012X.赤松無法伝
2105年頃の話である。
南海軍備社西カリマンタン支部こと基地のとある一室午前1時、ここに集いがあった、悪い奴らの集いである。
具体的に言うと90式D空母の予備パイロットや火器管制パイロット、そこにすら辿り着けなく一般職に回った人物達、歩哨ドローン監視組もグルである。
彼らは花形である90式D空母機体操縦手の後塵を拝した者達でもあり、追い抜こうとも足を引こうとする者でもある。
9歳未満で「入社」しエリート教育を施された彼らにこの結末は実に性根を腐らせた。
彼ら悪い集まりは悪い事をとりあえずした、未成年での酒、タバコ、マリファナ、女遊びは田舎娘だらけで面白味が無いとの事であった。
ああ、本土のオンナがいいなあとか、本土モノは退廃さのケタが違うだのと日々ろくでもない情報が飛び交っていた一室だ。
そんな日々の中で一人がぽつりと呟いた「マフィアでも狩るか」
その一言は後に数人の人生を大きく大きく変えたと言っても過言ではない、歴史をも変えたかもしれない。
このろくでもない一言が小さな英雄を生み出すとは人類側には数百年以上分からなかった。
特に他の話題も無かったのでこの一言を真面目に検討しはじめる奴が出始めた。
無論、人一倍プライドと計算と興味心の強い赤松敬もその一人だ。
彼は「相方が志和じゃなかったら操縦手だよな」と周りが認める実力者である、それになにより行動力が高い。
赤松が呟く「1.対抗マフィアを装って襲う。2.警察を装って襲う。3.徹底的に暗殺に徹する。こんな所か?」
「装備はどうする?」「警察から押収品を買えるさ」「前時代の地元武器は使い勝手が良くないぞ」
「斉国からコイルガンとレールライフルを輸入するという手もある、船を使えば良い、昔ながらの海上貿易さ」
「装備はどうする? 軽装で挑むと死人が出るぞ」
「防具は本国のコスプレショップから軍の払い下げが買える、揃えると結構な額だな。そして、見た目は警察よりになる」
「マフィアの金を巻き上げよう」
「奴らはもう現物取引が主体だ、金と麻薬だ、俺らには捌くルートが無い」
「趣味の範囲でやるしかないな、全面戦争は資金的に厳しい」
「何よりこちらは安全地帯だ」
入念な下準備とマフィアのルートを確認しメンバーを選抜して決行する。弱いマフィアには一般職よりの戦力で、武闘派と噂される場所には精鋭戦力で挑んだ。

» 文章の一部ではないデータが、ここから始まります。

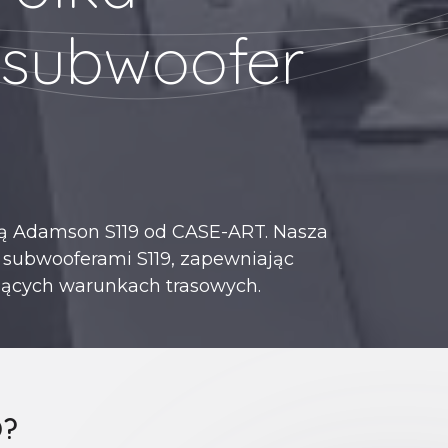
 subwoofer
ką Adamson S119 od CASE-ART. Nasza
z subwooferami S119, zapewniając
jących warunkach trasowych.
O?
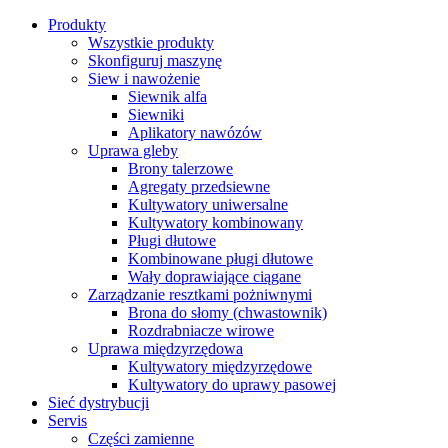
Produkty
Wszystkie produkty
Skonfiguruj maszynę
Siew i nawożenie
Siewnik alfa
Siewniki
Aplikatory nawózów
Uprawa gleby
Brony talerzowe
Agregaty przedsiewne
Kultywatory uniwersalne
Kultywatory kombinowany
Pługi dłutowe
Kombinowane pługi dłutowe
Wały doprawiające ciągane
Zarządzanie resztkami pożniwnymi
Brona do słomy (chwastownik)
Rozdrabniacze wirowe
Uprawa międzyrzędowa
Kultywatory międzyrzędowe
Kultywatory do uprawy pasowej
Sieć dystrybucji
Servis
Części zamienne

地元の夜は銃声が響くようになった、マフィアとPMCではさすがにマフィアは相手にならない。
最初は緩慢であった地元警察の捜査も素早くなって来た、マフィアと癒着しているからか単純に警察の威信を賭けてかの捜査か分からなかったが、ついにマフィアを殺して回っている集団が南海軍備社社員だと突き止められた。
物証は残さなかったが、警察やマフィア以上の錬度で攻撃性のある組織など西カリマンタンでは地元軍隊か南海軍備社しかない。突発的かつ短期間で収めなかったのが失敗であったと赤松は後年反省する「熱くなりすぎたの」と。
菊池教官の前に首謀者と思われる人物達が並ぶ、この事件に関しては会社が多方面にカネをバラ撒くという日本伝統芸能で収めたらしい。
「まず、首謀者格のお前らには各々で罰金5000万円と懲罰房2ヶ月入りを命ずる、拒否した場合は日本国法で裁かれる」
菊池は父親も同然の人物だ、出来の悪い息子達が有罪である事はすぐに分かったろう。
首謀格には各々の職種で一番要領の良い悪ガキが選ばれている、その推測は間違いでもない。
懲罰房の中は暑かった。そして、来るなと言っても相方は時より差し入れをしにくる。
懲罰房を出て復職した時には自分達が一番危険な90式D空母フォーメーションの下段に変更されていた。
悪行の報いで相方を道連れにしてしまったのだろうか、確かにこれは一番つらい懲罰だ。
相棒の目が腐っていないだけに心が痛むよ。